▸ Exercise details:
Among the entries below, find the lines with the word "virkeområde" and copy them.

▸ Data shown:

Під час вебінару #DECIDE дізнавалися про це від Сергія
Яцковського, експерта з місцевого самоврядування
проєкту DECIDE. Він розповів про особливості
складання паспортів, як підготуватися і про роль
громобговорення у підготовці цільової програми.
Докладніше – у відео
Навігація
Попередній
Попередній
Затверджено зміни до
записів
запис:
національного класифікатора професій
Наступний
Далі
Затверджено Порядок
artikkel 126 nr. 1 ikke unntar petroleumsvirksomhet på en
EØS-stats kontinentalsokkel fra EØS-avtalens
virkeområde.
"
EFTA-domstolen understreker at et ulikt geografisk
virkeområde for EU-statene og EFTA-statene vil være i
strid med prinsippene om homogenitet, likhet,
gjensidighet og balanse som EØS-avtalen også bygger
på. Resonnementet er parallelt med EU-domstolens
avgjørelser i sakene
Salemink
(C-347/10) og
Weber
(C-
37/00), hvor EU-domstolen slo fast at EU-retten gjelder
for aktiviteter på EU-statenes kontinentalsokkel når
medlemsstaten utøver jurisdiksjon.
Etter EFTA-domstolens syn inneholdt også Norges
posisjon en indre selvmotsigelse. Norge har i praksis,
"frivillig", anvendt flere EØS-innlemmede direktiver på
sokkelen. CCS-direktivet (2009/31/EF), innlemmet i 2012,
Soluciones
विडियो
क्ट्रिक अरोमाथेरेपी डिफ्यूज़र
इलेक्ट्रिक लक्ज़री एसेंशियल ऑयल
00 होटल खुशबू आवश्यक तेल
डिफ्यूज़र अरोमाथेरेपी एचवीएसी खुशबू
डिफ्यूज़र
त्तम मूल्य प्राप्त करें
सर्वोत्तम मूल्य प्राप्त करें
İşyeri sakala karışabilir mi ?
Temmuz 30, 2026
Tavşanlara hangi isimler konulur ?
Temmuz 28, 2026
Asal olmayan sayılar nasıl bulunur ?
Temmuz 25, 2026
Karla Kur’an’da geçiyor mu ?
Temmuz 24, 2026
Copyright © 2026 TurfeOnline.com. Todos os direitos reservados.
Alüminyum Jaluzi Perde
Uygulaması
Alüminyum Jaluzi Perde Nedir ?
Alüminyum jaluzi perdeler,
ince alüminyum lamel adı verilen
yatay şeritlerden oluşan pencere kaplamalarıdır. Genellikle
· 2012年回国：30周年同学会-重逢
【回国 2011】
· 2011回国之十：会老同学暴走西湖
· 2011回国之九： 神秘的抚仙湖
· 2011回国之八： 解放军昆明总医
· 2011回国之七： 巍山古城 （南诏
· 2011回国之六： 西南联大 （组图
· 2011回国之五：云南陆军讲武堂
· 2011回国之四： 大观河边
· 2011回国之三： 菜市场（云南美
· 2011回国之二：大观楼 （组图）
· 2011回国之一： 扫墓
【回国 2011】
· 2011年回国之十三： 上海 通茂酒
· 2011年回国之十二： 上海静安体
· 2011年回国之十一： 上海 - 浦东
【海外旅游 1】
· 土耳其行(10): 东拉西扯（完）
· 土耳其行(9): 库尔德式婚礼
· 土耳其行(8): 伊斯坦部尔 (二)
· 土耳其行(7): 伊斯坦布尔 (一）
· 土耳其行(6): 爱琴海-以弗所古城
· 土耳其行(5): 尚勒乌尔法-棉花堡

▸ Exercise response:
virkeområde.
virkeområde for EU-statene og EFTA-statene vil være i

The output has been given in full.